> **Assigned task**
Two lines mark the range in the entries below: the one holding "no požaduje viac času. „Podporujeme návrh" and the one holding "Lucia Morvai, výkonná". Set down those two and all lines between them, exactly.

> **Supplied data**
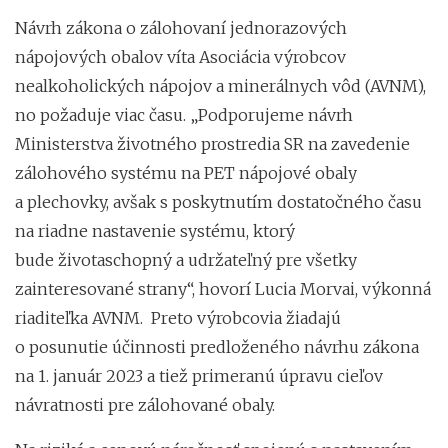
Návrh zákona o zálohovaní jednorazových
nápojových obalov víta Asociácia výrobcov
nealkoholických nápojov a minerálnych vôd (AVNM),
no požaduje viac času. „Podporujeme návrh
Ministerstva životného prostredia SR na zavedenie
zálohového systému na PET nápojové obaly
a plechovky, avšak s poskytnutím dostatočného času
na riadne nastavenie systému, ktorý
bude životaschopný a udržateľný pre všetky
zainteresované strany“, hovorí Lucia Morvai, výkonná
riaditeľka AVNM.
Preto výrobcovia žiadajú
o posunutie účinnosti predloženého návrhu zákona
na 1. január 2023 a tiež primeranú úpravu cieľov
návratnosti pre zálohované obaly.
* * *
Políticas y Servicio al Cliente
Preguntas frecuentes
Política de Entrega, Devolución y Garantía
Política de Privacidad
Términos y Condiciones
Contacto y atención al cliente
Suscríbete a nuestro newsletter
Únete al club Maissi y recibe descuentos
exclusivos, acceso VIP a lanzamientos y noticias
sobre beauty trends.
--
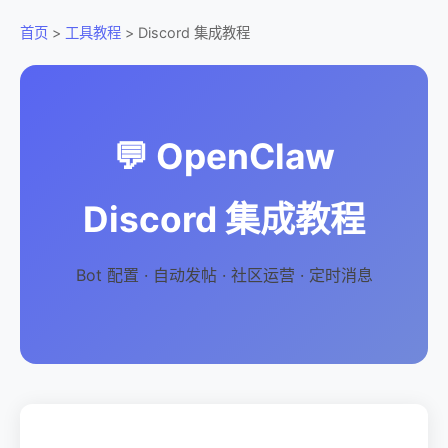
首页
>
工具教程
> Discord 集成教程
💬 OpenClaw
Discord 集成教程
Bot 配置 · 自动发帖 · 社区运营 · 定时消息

> **Answer box**
no požaduje viac času. „Podporujeme návrh
Ministerstva životného prostredia SR na zavedenie
zálohového systému na PET nápojové obaly
a plechovky, avšak s poskytnutím dostatočného času
na riadne nastavenie systému, ktorý
bude životaschopný a udržateľný pre všetky
zainteresované strany“, hovorí Lucia Morvai, výkonná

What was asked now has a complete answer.